- ACTION ITEM -
Where in the listing does the string "Köln" appear? Copy every line that holds it.
────────────────
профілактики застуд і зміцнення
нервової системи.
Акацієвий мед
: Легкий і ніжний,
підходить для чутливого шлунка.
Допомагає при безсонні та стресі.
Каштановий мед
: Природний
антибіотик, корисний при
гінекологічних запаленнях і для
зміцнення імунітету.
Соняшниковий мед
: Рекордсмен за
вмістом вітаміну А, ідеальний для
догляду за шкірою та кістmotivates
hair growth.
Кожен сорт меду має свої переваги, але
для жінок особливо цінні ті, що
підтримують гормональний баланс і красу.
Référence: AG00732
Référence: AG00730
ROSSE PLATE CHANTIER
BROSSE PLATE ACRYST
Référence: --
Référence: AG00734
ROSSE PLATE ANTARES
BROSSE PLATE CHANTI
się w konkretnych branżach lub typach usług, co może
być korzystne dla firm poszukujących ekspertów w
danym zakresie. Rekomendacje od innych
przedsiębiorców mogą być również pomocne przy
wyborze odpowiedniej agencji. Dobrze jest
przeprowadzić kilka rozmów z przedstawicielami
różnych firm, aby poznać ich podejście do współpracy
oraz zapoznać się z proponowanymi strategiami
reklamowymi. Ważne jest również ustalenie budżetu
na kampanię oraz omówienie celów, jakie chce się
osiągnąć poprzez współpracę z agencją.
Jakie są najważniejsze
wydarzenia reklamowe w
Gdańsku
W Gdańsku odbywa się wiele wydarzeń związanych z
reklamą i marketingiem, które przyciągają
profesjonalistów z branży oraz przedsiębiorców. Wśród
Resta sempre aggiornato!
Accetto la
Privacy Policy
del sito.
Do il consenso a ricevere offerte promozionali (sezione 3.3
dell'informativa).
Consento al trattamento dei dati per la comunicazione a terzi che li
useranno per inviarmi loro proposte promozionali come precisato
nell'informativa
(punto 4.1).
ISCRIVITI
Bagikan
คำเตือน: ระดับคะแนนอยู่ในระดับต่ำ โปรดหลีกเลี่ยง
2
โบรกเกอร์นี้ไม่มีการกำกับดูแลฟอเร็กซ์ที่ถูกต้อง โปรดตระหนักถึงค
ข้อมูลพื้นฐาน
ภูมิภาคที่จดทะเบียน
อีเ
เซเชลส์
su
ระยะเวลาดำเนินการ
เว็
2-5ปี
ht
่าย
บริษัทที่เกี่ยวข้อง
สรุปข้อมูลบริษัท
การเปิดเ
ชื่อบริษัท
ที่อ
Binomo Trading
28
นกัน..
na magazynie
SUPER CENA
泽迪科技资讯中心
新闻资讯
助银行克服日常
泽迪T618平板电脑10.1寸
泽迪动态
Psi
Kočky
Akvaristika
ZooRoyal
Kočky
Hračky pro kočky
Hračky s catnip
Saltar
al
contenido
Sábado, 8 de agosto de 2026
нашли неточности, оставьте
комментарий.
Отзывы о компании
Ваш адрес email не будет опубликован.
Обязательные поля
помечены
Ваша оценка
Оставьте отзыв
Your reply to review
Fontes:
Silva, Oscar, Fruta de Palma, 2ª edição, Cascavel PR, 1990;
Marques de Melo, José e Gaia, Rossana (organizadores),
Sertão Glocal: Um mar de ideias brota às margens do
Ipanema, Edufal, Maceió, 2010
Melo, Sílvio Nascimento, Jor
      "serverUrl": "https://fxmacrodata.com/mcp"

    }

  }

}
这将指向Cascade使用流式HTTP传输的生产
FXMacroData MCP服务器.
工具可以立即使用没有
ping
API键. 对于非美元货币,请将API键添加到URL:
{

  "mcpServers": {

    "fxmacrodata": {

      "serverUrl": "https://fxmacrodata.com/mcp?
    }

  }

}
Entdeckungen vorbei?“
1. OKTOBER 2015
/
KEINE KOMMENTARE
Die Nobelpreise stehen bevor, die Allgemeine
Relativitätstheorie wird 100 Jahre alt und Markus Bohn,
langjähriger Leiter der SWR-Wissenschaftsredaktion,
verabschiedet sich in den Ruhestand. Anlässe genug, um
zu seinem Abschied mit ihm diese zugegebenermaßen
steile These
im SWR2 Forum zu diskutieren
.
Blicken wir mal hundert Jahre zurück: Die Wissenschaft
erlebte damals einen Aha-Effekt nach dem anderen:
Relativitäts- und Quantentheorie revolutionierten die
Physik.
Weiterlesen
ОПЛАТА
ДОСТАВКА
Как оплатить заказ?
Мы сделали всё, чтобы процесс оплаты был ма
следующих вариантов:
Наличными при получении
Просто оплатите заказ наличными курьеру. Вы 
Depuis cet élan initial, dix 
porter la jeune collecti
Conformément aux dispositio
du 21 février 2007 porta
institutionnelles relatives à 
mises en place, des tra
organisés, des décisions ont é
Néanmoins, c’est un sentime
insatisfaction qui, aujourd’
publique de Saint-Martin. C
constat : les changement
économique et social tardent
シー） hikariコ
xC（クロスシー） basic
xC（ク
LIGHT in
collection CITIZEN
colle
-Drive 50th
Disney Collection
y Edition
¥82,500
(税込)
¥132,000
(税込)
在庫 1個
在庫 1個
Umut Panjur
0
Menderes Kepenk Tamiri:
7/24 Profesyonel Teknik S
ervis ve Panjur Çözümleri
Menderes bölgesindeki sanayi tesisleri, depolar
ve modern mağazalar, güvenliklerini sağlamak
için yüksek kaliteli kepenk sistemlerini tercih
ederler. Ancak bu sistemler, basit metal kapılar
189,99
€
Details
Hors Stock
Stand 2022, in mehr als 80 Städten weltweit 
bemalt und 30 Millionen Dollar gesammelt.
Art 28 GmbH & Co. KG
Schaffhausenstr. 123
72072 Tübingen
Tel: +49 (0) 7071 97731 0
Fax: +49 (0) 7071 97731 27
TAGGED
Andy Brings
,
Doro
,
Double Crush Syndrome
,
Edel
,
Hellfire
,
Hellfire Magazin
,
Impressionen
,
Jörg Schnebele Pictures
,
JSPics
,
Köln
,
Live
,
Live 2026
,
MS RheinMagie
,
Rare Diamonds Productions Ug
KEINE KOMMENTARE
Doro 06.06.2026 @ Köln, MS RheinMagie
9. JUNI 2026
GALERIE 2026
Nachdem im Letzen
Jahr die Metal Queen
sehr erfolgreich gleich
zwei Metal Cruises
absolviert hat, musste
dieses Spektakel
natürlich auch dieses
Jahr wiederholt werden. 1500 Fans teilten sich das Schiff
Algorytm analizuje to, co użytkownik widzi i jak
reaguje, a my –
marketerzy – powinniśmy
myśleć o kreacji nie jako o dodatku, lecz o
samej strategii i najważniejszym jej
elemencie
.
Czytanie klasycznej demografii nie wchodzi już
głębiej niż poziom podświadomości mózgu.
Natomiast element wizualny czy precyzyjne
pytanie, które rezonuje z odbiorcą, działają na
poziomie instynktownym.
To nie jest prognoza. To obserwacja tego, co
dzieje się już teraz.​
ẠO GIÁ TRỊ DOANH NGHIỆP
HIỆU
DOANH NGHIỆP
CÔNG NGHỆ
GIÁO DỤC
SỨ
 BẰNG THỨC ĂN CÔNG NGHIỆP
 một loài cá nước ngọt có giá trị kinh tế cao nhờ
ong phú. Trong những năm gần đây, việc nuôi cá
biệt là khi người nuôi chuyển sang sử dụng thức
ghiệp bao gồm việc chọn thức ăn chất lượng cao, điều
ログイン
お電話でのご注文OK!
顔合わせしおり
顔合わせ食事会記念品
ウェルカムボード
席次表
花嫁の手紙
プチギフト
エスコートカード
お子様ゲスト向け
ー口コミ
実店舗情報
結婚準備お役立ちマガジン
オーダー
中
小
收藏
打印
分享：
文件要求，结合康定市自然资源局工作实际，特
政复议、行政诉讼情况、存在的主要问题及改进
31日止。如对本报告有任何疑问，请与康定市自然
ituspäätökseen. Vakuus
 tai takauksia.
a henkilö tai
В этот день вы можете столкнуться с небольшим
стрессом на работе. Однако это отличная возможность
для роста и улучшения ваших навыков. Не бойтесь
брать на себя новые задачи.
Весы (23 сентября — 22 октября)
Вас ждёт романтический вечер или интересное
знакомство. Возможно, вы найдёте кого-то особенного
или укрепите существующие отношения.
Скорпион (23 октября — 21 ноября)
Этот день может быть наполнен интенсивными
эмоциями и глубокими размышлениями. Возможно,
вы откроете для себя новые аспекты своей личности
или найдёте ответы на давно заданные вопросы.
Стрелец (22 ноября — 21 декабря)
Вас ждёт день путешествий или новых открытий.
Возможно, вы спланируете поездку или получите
────────────────
- REPLY TO THE EXERCISE -
Köln
Doro 06.06.2026 @ Köln, MS RheinMagie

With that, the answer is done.